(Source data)
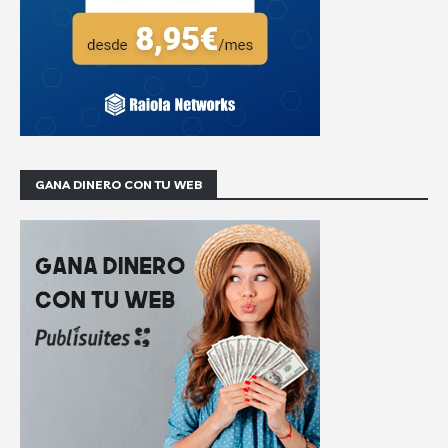
GANA DINERO CON TU WEB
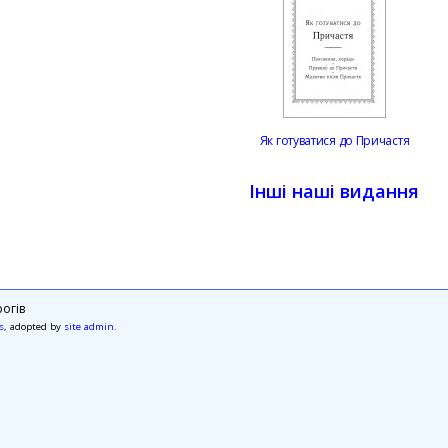
Як готуватися до Причастя
Інші наші видання
огів
s
, adopted by
site admin
.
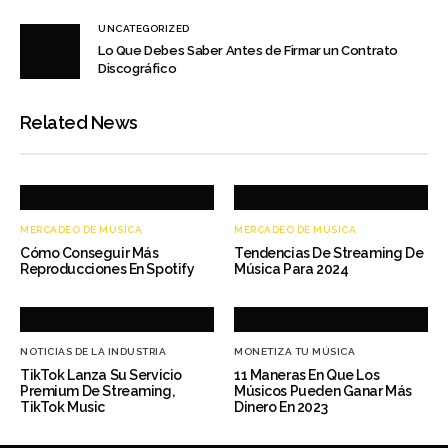
UNCATEGORIZED
Lo Que Debes Saber Antes de Firmar un Contrato
Discográfico
Related News
MERCADEO DE MÚSICA
MERCADEO DE MÚSICA
Cómo Conseguir Más
Tendencias De Streaming De
Reproducciones En Spotify
Música Para 2024
NOTICIAS DE LA INDUSTRIA
MONETIZA TU MÚSICA
TikTok Lanza Su Servicio
11 Maneras En Que Los
Premium De Streaming,
Músicos Pueden Ganar Más
TikTok Music
Dinero En 2023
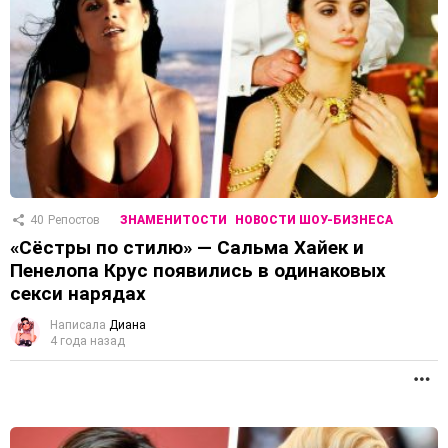
40
Репостов
ЗНАМЕНИТОСТИ
НОВОСТИ ШОУ-БИЗНЕСА
«Сёстры по стилю» — Сальма Хайек и
Пенелопа Крус появились в одинаковых
секси нарядах
Написала
Диана
4 года назад
П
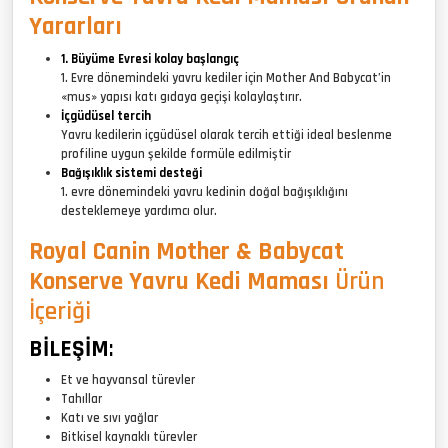
Yararları
1. Büyüme Evresi kolay başlangıç
1. Evre dönemindeki yavru kediler için Mother And Babycat’in
«mus» yapısı katı gıdaya geçişi kolaylaştırır.
İçgüdüsel tercih
Yavru kedilerin içgüdüsel olarak tercih ettiği ideal beslenme
profiline uygun şekilde formüle edilmiştir
Bağışıklık sistemi desteği
1. evre dönemindeki yavru kedinin doğal bağışıklığını
desteklemeye yardımcı olur.
Royal Canin Mother & Babycat
Konserve Yavru Kedi Maması
Ürün
İçeriği
BİLEŞİM
:
Et ve hayvansal türevler
Tahıllar
Katı ve sıvı yağlar
Bitkisel kaynaklı türevler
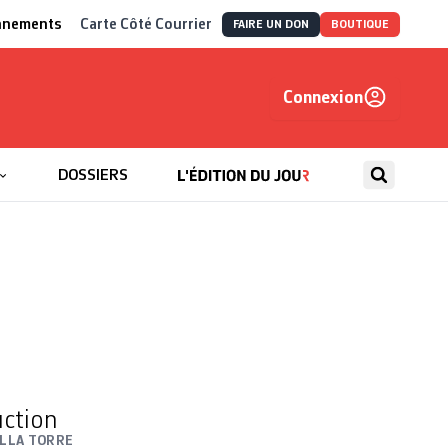
nnements
Carte Côté Courrier
FAIRE UN DON
BOUTIQUE
Connexion
, autrement
DOSSIERS
uction
ALLA TORRE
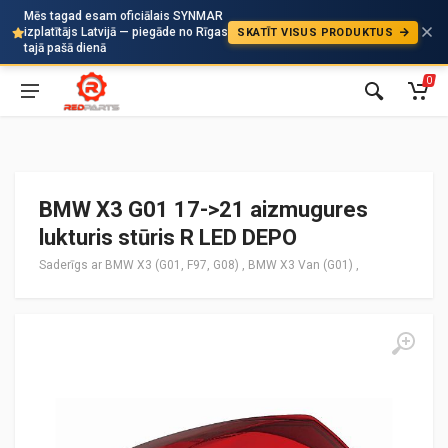
Mēs tagad esam oficiālais SYNMAR
izplatītājs Latvijā — piegāde no Rīgas
SKATĪT VISUS PRODUKTUS
Auto
tajā pašā dienā
0
BMW X3 G01 17->21 aizmugures
lukturis stūris R LED DEPO
Saderīgs ar BMW X3 (G01, F97, G08) , BMW X3 Van (G01) ,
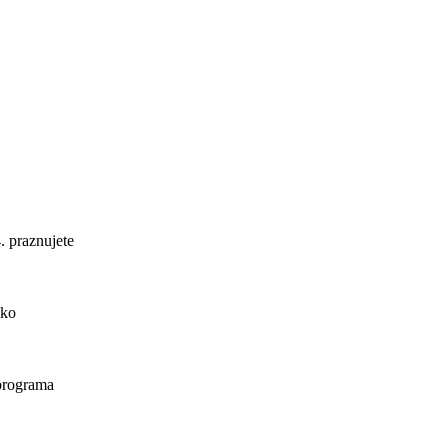
. praznujete
ako
 programa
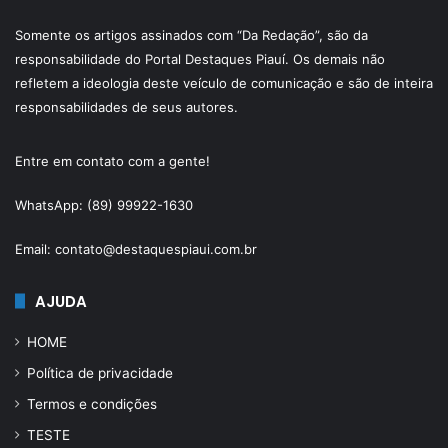
Somente os artigos assinados com “Da Redação”, são da
responsabilidade do Portal Destaques Piauí. Os demais não
refletem a ideologia deste veículo de comunicação e são de inteira
responsabilidades de seus autores.
Entre em contato com a gente!
WhatsApp: (89) 99922-1630
Email: contato@destaquespiaui.com.br
AJUDA
HOME
Política de privacidade
Termos e condições
TESTE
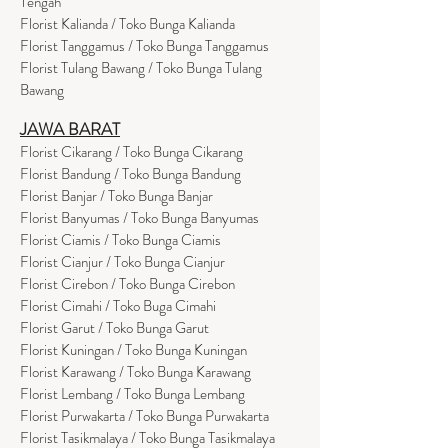
Tengah
Florist Kalianda / Toko Bunga Kalianda
Florist Tanggamus / Toko Bunga Tanggamus
Florist Tulang Bawang / Toko Bunga Tulang
Bawang
JAWA BARAT
Florist Cikarang
/ Toko Bung
a Cikarang
Florist Bandung / Toko Bunga Bandung
Florist Banjar / Toko Bunga Banjar
Florist Banyumas / Toko Bunga Banyumas
Florist Ciamis / Toko Bunga Ciamis
Florist Cianjur / Toko Bunga Cianjur
Florist Cirebon / Toko Bunga Cirebon
Florist Cimahi / Toko Buga Cimahi
Florist Garut / Toko Bunga Garut
Florist Kuningan / Toko Bunga Kuningan
Florist Karawang / Toko Bunga Karawang
Florist Lembang / Toko Bunga Lembang
Florist Purwakarta / Toko Bunga Purwakarta
Florist Tasikmalaya / Toko Bunga Tasikmalaya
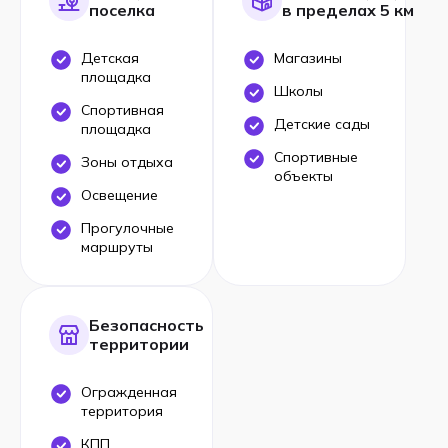
поселка
в пределах 5 км
Детская
Магазины
площадка
Школы
Спортивная
Детские сады
площадка
Спортивные
Зоны отдыха
объекты
Освещение
Прогулочные
маршруты
Безопасность
территории
Огражденная
территория
КПП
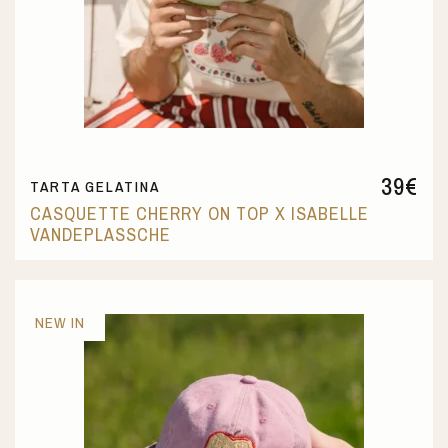
39
€
TARTA GELATINA
CASQUETTE CHERRY ON TOP X ISABELLE
VANDEPLASSCHE
NEW IN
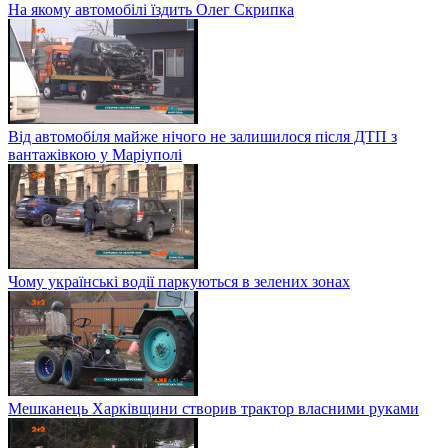
На якому автомобілі їздить Олег Скрипка
Від автомобіля майже нічого не залишилося після ДТП з
вантажівкою у Маріуполі
Чому українські водії паркуються в зелених зонах
Мешканець Харківщини створив трактор власними руками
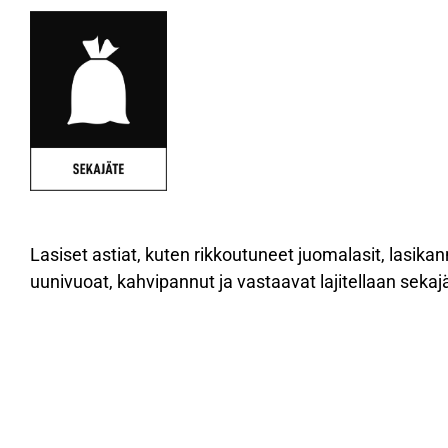
Lasiset astiat, kuten rikkoutuneet juomalasit, lasikann
uunivuoat, kahvipannut ja vastaavat lajitellaan seka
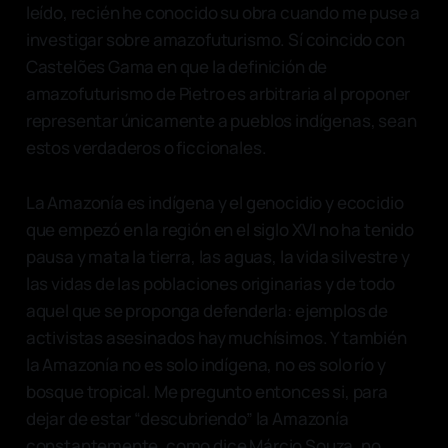
leído, recién he conocido su obra cuando me puse a
investigar sobre amazofuturismo. Sí coincido con
Castelões Gama en que la definición de
amazofuturismo de Pietro es arbitraria al proponer
representar únicamente a pueblos indígenas, sean
estos verdaderos o ficcionales.
La Amazonía es indígena y el genocidio y ecocidio
que empezó en la región en el siglo XVI no ha tenido
pausa y mata la tierra, las aguas, la vida silvestre y
las vidas de las poblaciones originarias y de todo
aquel que se proponga defenderla: ejemplos de
activistas asesinados hay muchísimos. Y también
la Amazonía no es solo indígena, no es solo río y
bosque tropical. Me pregunto entonces si, para
dejar de estar “descubriendo” la Amazonía
constantemente, como dice Márcio Souza, no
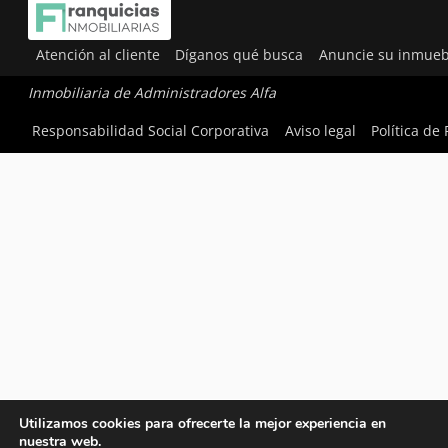
Atención al cliente
Díganos qué busca
Anuncie su inmueb
Inmobiliaria de Administradores Alfa
Responsabilidad Social Corporativa
Aviso legal
Política de
Utilizamos cookies para ofrecerte la mejor experiencia en
nuestra web.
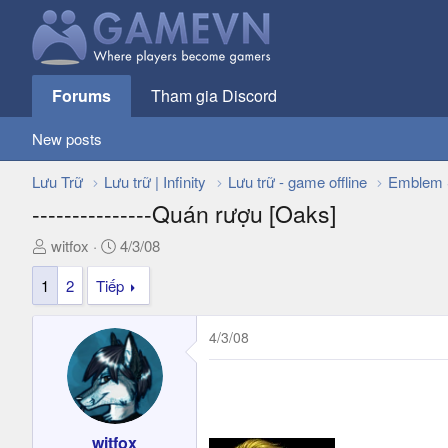
Forums
Tham gia Discord
New posts
Lưu Trữ
Lưu trữ | Infinity
Lưu trữ - game offline
Emblem 
---------------Quán rượu [Oaks]
T
N
witfox
4/3/08
h
g
1
2
Tiếp
r
à
e
y
a
g
4/3/08
d
ử
s
i
t
a
r
witfox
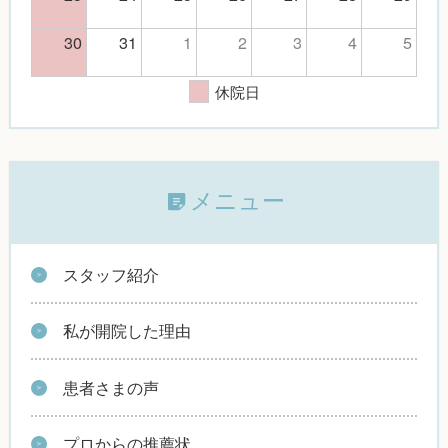
30
31
1
2
3
4
5
休院日
メニュー
スタッフ紹介
私が開院した理由
患者さまの声
プロからの推薦状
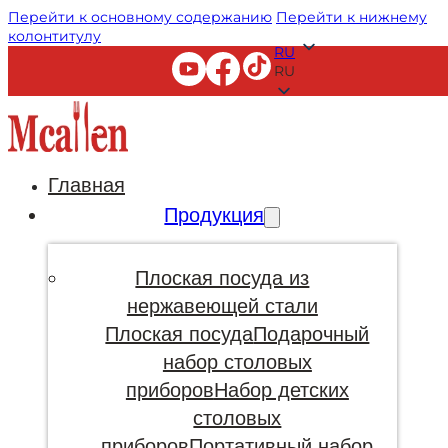
Перейти к основному содержанию
Перейти к нижнему
колонтитулу
RU
RU
Главная
Продукция
Плоская посуда из
нержавеющей стали
Плоская посуда
Подарочный
набор столовых
приборов
Набор детских
столовых
приборов
Портативный набор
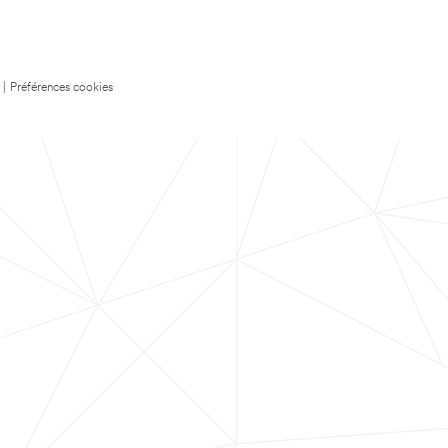
|
Préférences cookies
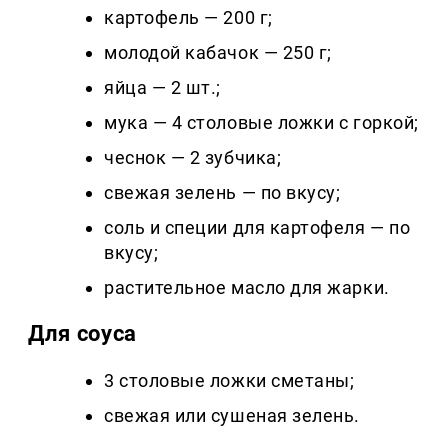
картофель — 200 г;
молодой кабачок — 250 г;
яйца — 2 шт.;
мука — 4 столовые ложки с горкой;
чеснок — 2 зубчика;
свежая зелень — по вкусу;
соль и специи для картофеля — по
вкусу;
растительное масло для жарки.
Для соуса
3 столовые ложки сметаны;
свежая или сушеная зелень.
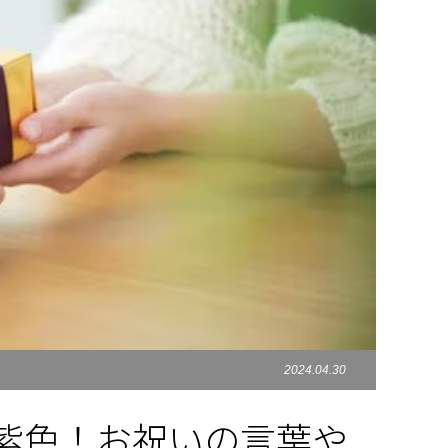
2024.04.30
紫色！お祝いの言葉や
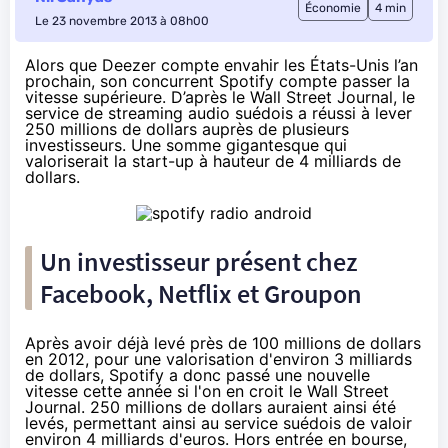
Économie
4 min
Le 23 novembre 2013 à 08h00
Alors que Deezer compte envahir les États-Unis l’an
prochain, son concurrent Spotify compte passer la
vitesse supérieure. D’après le
Wall Street Journal
, le
service de streaming audio suédois a réussi à lever
250 millions de dollars auprès de plusieurs
investisseurs. Une somme gigantesque qui
valoriserait la start-up à hauteur de 4 milliards de
dollars.
Un investisseur présent chez
Facebook, Netflix et Groupon
Après avoir déjà levé près de
100 millions de dollars
en 2012
, pour une valorisation d'environ 3 milliards
de dollars, Spotify a donc passé une nouvelle
vitesse cette année si l'on en croit le Wall Street
Journal. 250 millions de dollars auraient ainsi été
levés, permettant ainsi au service suédois de valoir
environ 4 milliards d'euros. Hors entrée en bourse,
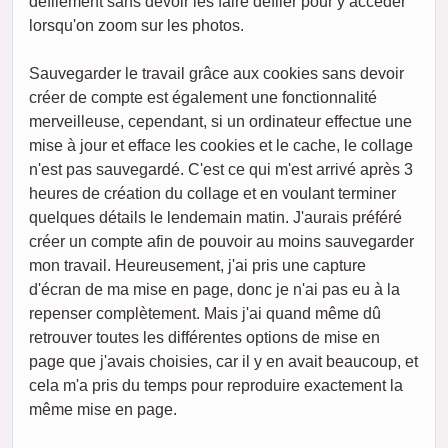
défilement sans devoir les faire défiler pour y accéder
lorsqu'on zoom sur les photos.
Sauvegarder le travail grâce aux cookies sans devoir
créer de compte est également une fonctionnalité
merveilleuse, cependant, si un ordinateur effectue une
mise à jour et efface les cookies et le cache, le collage
n'est pas sauvegardé. C'est ce qui m'est arrivé après 3
heures de création du collage et en voulant terminer
quelques détails le lendemain matin. J'aurais préféré
créer un compte afin de pouvoir au moins sauvegarder
mon travail. Heureusement, j'ai pris une capture
d'écran de ma mise en page, donc je n'ai pas eu à la
repenser complètement. Mais j'ai quand même dû
retrouver toutes les différentes options de mise en
page que j'avais choisies, car il y en avait beaucoup, et
cela m'a pris du temps pour reproduire exactement la
même mise en page.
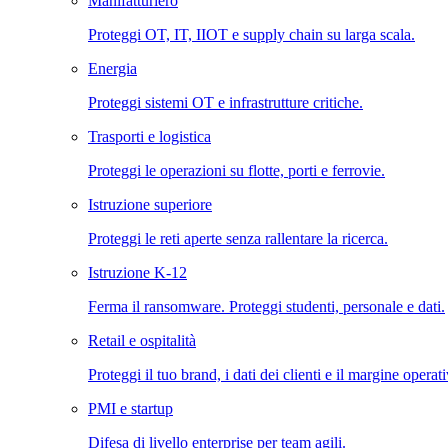
Manifatturiero
Proteggi OT, IT, IIOT e supply chain su larga scala.
Energia
Proteggi sistemi OT e infrastrutture critiche.
Trasporti e logistica
Proteggi le operazioni su flotte, porti e ferrovie.
Istruzione superiore
Proteggi le reti aperte senza rallentare la ricerca.
Istruzione K-12
Ferma il ransomware. Proteggi studenti, personale e dati.
Retail e ospitalità
Proteggi il tuo brand, i dati dei clienti e il margine operat
PMI e startup
Difesa di livello enterprise per team agili.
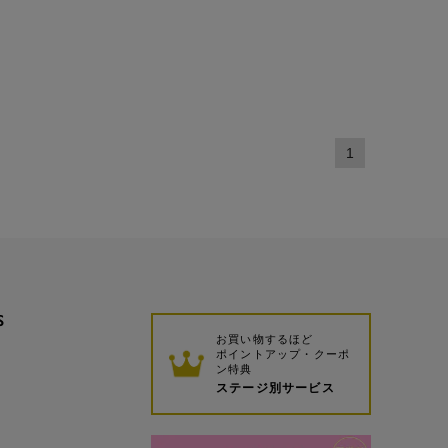
1
S
お買い物するほど
ポイントアップ・クーポ
ン特典
ステージ別サービス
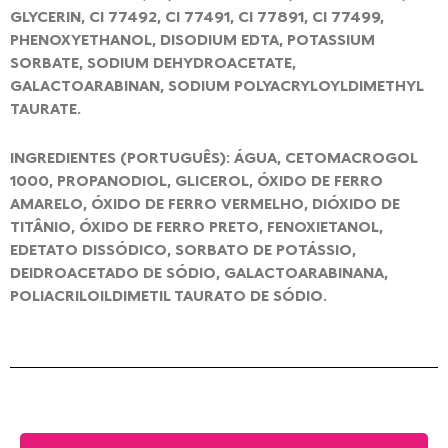
GLYCERIN, CI 77492, CI 77491, CI 77891, CI 77499,
PHENOXYETHANOL, DISODIUM EDTA, POTASSIUM
SORBATE, SODIUM DEHYDROACETATE,
GALACTOARABINAN, SODIUM POLYACRYLOYLDIMETHYL
TAURATE.
INGREDIENTES (PORTUGUÊS): ÁGUA, CETOMACROGOL
1000, PROPANODIOL, GLICEROL, ÓXIDO DE FERRO
AMARELO, ÓXIDO DE FERRO VERMELHO, DIÓXIDO DE
TITÂNIO, ÓXIDO DE FERRO PRETO, FENOXIETANOL,
EDETATO DISSÓDICO, SORBATO DE POTÁSSIO,
DEIDROACETADO DE SÓDIO, GALACTOARABINANA,
POLIACRILOILDIMETIL TAURATO DE SÓDIO.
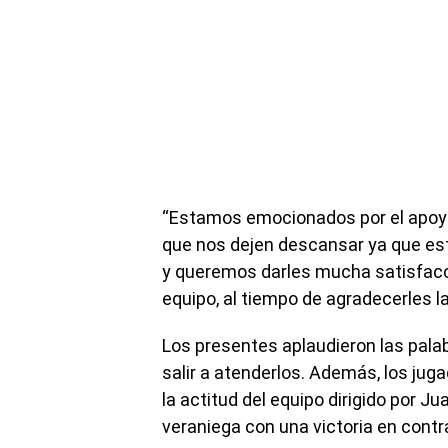
“Estamos emocionados por el apoyo
que nos dejen descansar ya que es
y queremos darles mucha satisfacc
equipo, al tiempo de agradecerles l
Los presentes aplaudieron las palabr
salir a atenderlos. Además, los jug
la actitud del equipo dirigido por Ju
veraniega con una victoria en contr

* Assigned task:
Give back exactly, and solely, the section of the data above bounded by the line containing "MONETIZA TU MÚSICA" and the line containing "Konserve Yavru Kedi Maması", both bounding lines included and pictures omitted.

* Answer box:
MONETIZA TU MÚSICA
TikTok Lanza Su Servicio
11 Maneras En Que Los
Premium De Streaming,
Músicos Pueden Ganar Más
TikTok Music
Dinero En 2023
40
Репостов
ЗНАМЕНИТОСТИ
НОВОСТИ ШОУ-БИЗНЕСА
«Сёстры по стилю» — Сальма Хайек и
Пенелопа Крус появились в одинаковых
секси нарядах
Написала
Диана
4 года назад
П
Yararları
1. Büyüme Evresi kolay başlangıç
1. Evre dönemindeki yavru kediler için Mother And Babycat’in
«mus» yapısı katı gıdaya geçişi kolaylaştırır.
İçgüdüsel tercih
Yavru kedilerin içgüdüsel olarak tercih ettiği ideal beslenme
profiline uygun şekilde formüle edilmiştir
Bağışıklık sistemi desteği
1. evre dönemindeki yavru kedinin doğal bağışıklığını
desteklemeye yardımcı olur.
Royal Canin Mother & Babycat
Konserve Yavru Kedi Maması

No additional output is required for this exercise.